→ **WHAT YOU HAVE TO DO**
Using the records that follow, reproduce exactly the lines starting at the line containing "would be better." and ending at the line containing "Editorial Standards". Include both end lines and no pictures.

→ **Saved data entries**
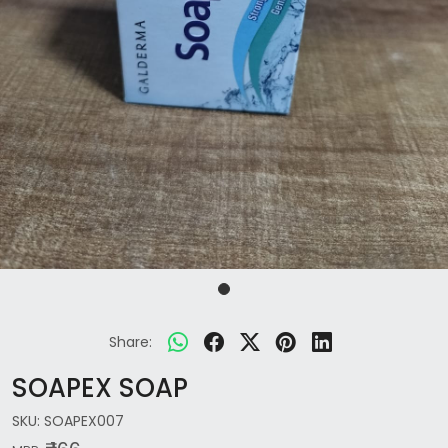
Share:
SOAPEX SOAP
SKU:
SOAPEX007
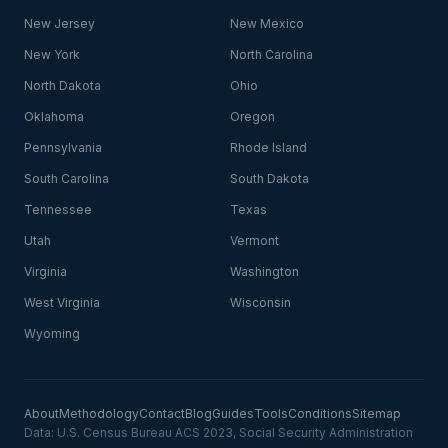
New Jersey
New Mexico
New York
North Carolina
North Dakota
Ohio
Oklahoma
Oregon
Pennsylvania
Rhode Island
South Carolina
South Dakota
Tennessee
Texas
Utah
Vermont
Virginia
Washington
West Virginia
Wisconsin
Wyoming
About
Methodology
Contact
Blog
Guides
Tools
Conditions
Sitemap
Data: U.S. Census Bureau ACS 2023, Social Security Administration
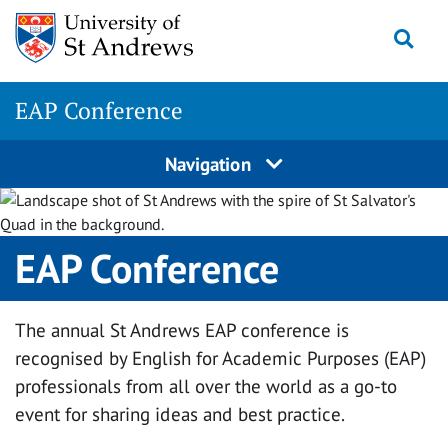
Skip
Togg
to
content
EAP Conference
Navigation
EAP Conference
The annual St Andrews EAP conference is
recognised by English for Academic Purposes (EAP)
professionals from all over the world as a go-to
event for sharing ideas and best practice.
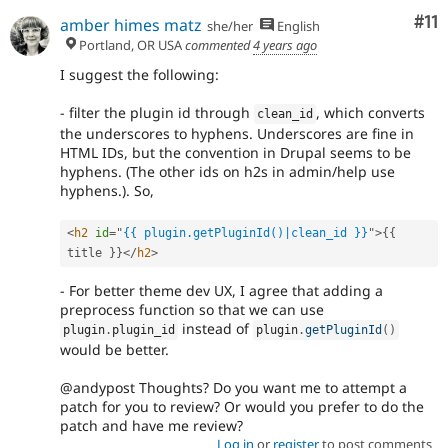
Co
#11
amber himes matz
she/her
English
Portland, OR USA
commented
4 years ago
I suggest the following:
- filter the plugin id through
, which converts
clean_id
the underscores to hyphens. Underscores are fine in
HTML IDs, but the convention in Drupal seems to be
hyphens. (The other ids on h2s in admin/help use
hyphens.). So,
<
h2
id
=
"
{{ plugin.getPluginId()|clean_id }}
"
>
{
{
title 
}
}
</
h2
>
- For better theme dev UX, I agree that adding a
preprocess function so that we can use
instead of
plugin
.
plugin_id
plugin
.
getPluginId
(
)
would be better.
@andypost Thoughts? Do you want me to attempt a
patch for you to review? Or would you prefer to do the
patch and have me review?
Log in
or
register
to post comments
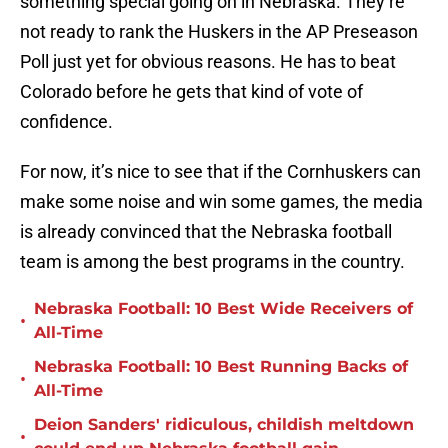
something special going on in Nebraska. They’re
not ready to rank the Huskers in the AP Preseason
Poll just yet for obvious reasons. He has to beat
Colorado before he gets that kind of vote of
confidence.
For now, it’s nice to see that if the Cornhuskers can
make some noise and win some games, the media
is already convinced that the Nebraska football
team is among the best programs in the country.
Nebraska Football: 10 Best Wide Receivers of
•
All-Time
Nebraska Football: 10 Best Running Backs of
•
All-Time
Deion Sanders' ridiculous, childish meltdown
•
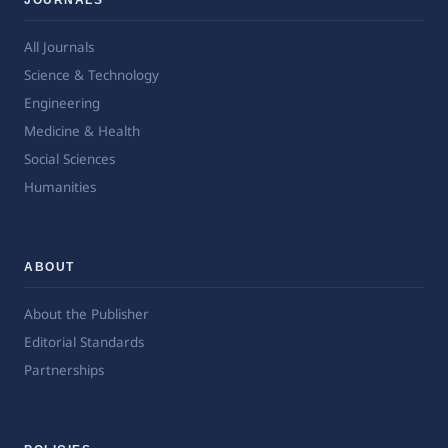
All Journals
Science & Technology
Engineering
Medicine & Health
Social Sciences
Humanities
ABOUT
About the Publisher
Editorial Standards
Partnerships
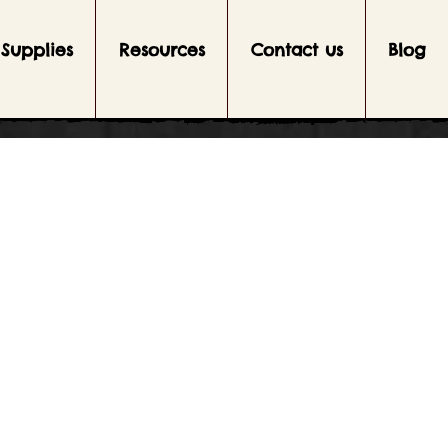
Supplies
Resources
Contact us
Blog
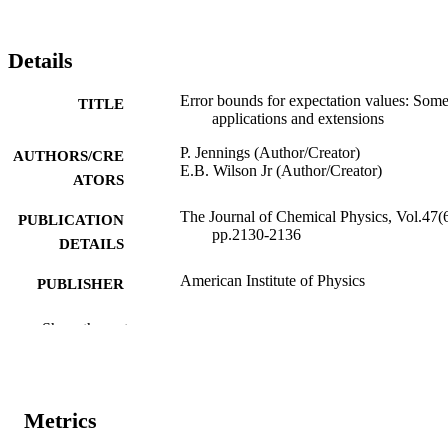
Details
Error bounds for expectation values: Som
TITLE
applications and extensions
P. Jennings (Author/Creator)
AUTHORS/CRE
E.B. Wilson Jr (Author/Creator)
ATORS
The Journal of Chemical Physics, Vol.47(6
PUBLICATION
pp.2130-2136
DETAILS
American Institute of Physics
PUBLISHER
991005544044407891
IDENTIFIERS
Show the rest
© 1967 American Institute of Physics
COPYRIGHT
Murdoch University
MURDOCH
Metrics
AFFILIATION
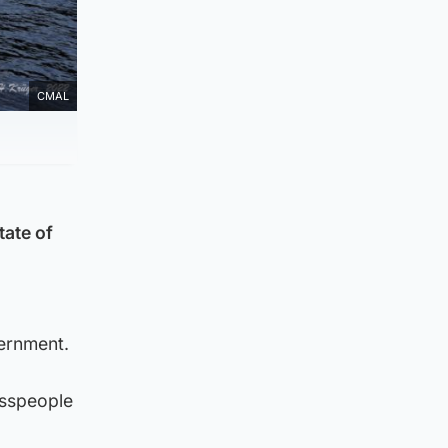
CMAL
tate of
ernment.
esspeople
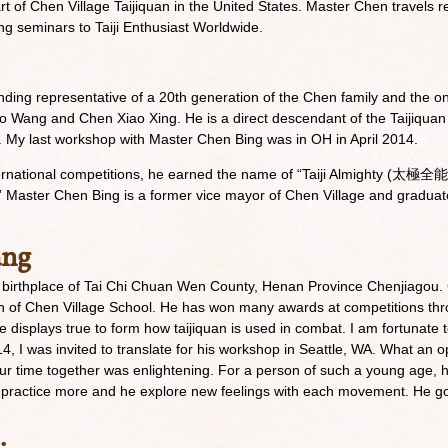
art of Chen Village Taijiquan in the United States. Master Chen travels 
ng seminars to Taiji Enthusiast Worldwide.
ding representative of a 20th generation of the Chen family and the 
o Wang and Chen Xiao Xing. He is a direct descendant of the Taijiqua
. My last workshop with Master Chen Bing was in OH in April 2014.
ernational competitions, he earned the name of “Taiji Almighty (太極全能
n.” Master Chen Bing is a former vice mayor of Chen Village and gradua
ang
 birthplace of Tai Chi Chuan Wen County, Henan Province Chenjiagou.
 of Chen Village School. He has won many awards at competitions th
 displays true to form how taijiquan is used in combat. I am fortunate
 I was invited to translate for his workshop in Seattle, WA. What an o
r time together was enlightening. For a person of such a young age, hi
to practice more and he explore new feelings with each movement. He 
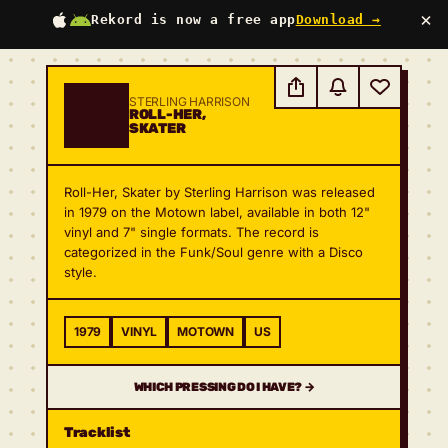
×
Rekord is now a free app
Download →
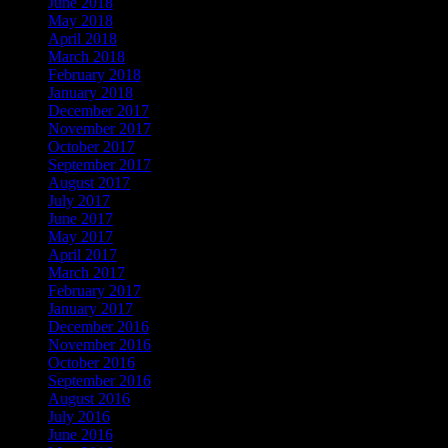
June 2018
May 2018
April 2018
March 2018
February 2018
January 2018
December 2017
November 2017
October 2017
September 2017
August 2017
July 2017
June 2017
May 2017
April 2017
March 2017
February 2017
January 2017
December 2016
November 2016
October 2016
September 2016
August 2016
July 2016
June 2016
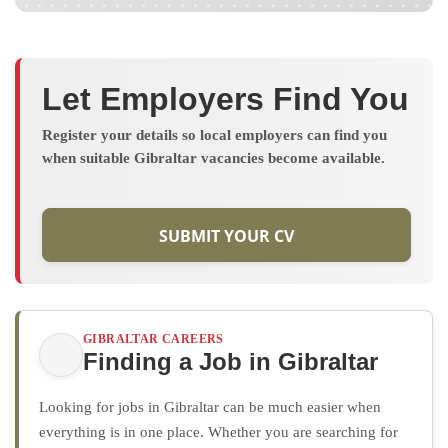
Let Employers Find You
Register your details so local employers can find you
when suitable Gibraltar vacancies become available.
SUBMIT YOUR CV
GIBRALTAR CAREERS
Finding a Job in Gibraltar
Looking for jobs in Gibraltar can be much easier when
everything is in one place. Whether you are searching for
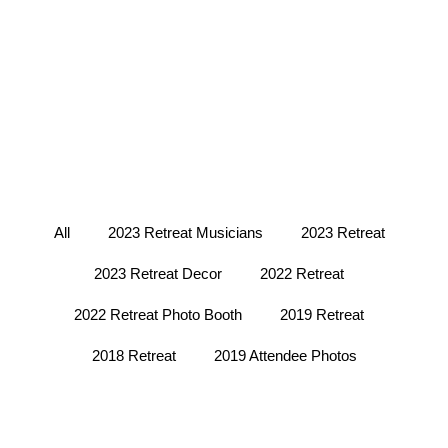
All
2023 Retreat Musicians
2023 Retreat
2023 Retreat Decor
2022 Retreat
2022 Retreat Photo Booth
2019 Retreat
2018 Retreat
2019 Attendee Photos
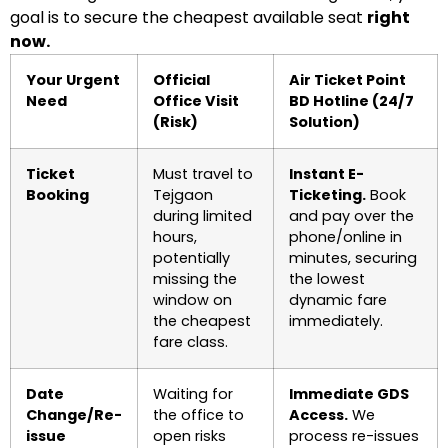
goal is to secure the cheapest available seat
right
now.
Your Urgent
Official
Air Ticket Point
Need
Office Visit
BD Hotline (24/7
(Risk)
Solution)
Ticket
Must travel to
Instant E-
Booking
Tejgaon
Ticketing.
Book
during limited
and pay over the
hours,
phone/online in
potentially
minutes, securing
missing the
the lowest
window on
dynamic fare
the cheapest
immediately.
fare class.
Date
Waiting for
Immediate GDS
Change/Re-
the office to
Access.
We
issue
open risks
process re-issues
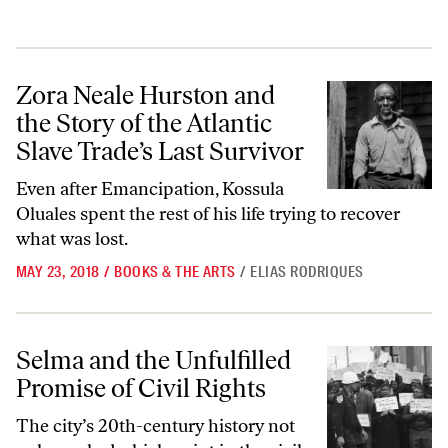
Zora Neale Hurston and the Story of the Atlantic Slave Trade’s Last Su
Zora Neale Hurston and
the Story of the Atlantic
Slave Trade’s Last Survivor
Even after Emancipation, Kossula
Oluales spent the rest of his life trying to recover
what was lost.
MAY 23, 2018
/
BOOKS & THE ARTS
/
ELIAS RODRIQUES
Selma and the Unfulfilled Promise of Civil Rights
Selma and the Unfulfilled
Promise of Civil Rights
The city’s 20th-century history not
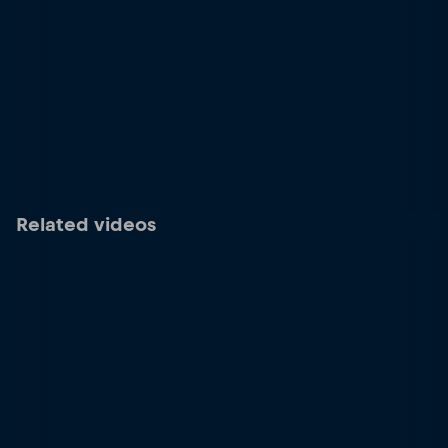
Related videos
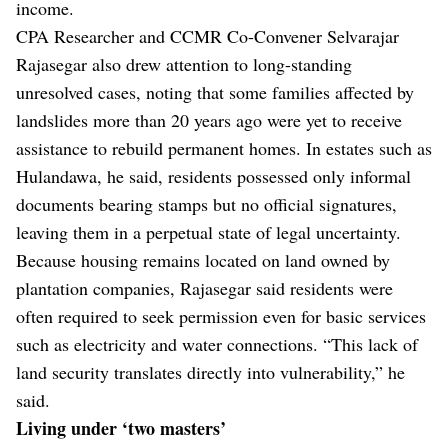
income.
CPA Researcher and CCMR Co-Convener Selvarajar
Rajasegar also drew attention to long-standing
unresolved cases, noting that some families affected by
landslides more than 20 years ago were yet to receive
assistance to rebuild permanent homes. In estates such as
Hulandawa, he said, residents possessed only informal
documents bearing stamps but no official signatures,
leaving them in a perpetual state of legal uncertainty.
Because housing remains located on land owned by
plantation companies, Rajasegar said residents were
often required to seek permission even for basic services
such as electricity and water connections. “This lack of
land security translates directly into vulnerability,” he
said.
Living under ‘two masters’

→ **THE COMPLETED TASK**
would be better.
@andypost Thoughts? Do you want me to attempt a
patch for you to review? Or would you prefer to do the
patch and have me review?
Log in
or
register
to post comments
something special going on in Nebraska. They’re
not ready to rank the Huskers in the AP Preseason
Poll just yet for obvious reasons. He has to beat
Colorado before he gets that kind of vote of
confidence.
For now, it’s nice to see that if the Cornhuskers can
make some noise and win some games, the media
is already convinced that the Nebraska football
team is among the best programs in the country.
Nebraska Football: 10 Best Wide Receivers of
•
All-Time
Nebraska Football: 10 Best Running Backs of
•
All-Time
Deion Sanders' ridiculous, childish meltdown
•
All Journals
Science & Technology
Engineering
Medicine & Health
Social Sciences
Humanities
ABOUT
About the Publisher
Editorial Standards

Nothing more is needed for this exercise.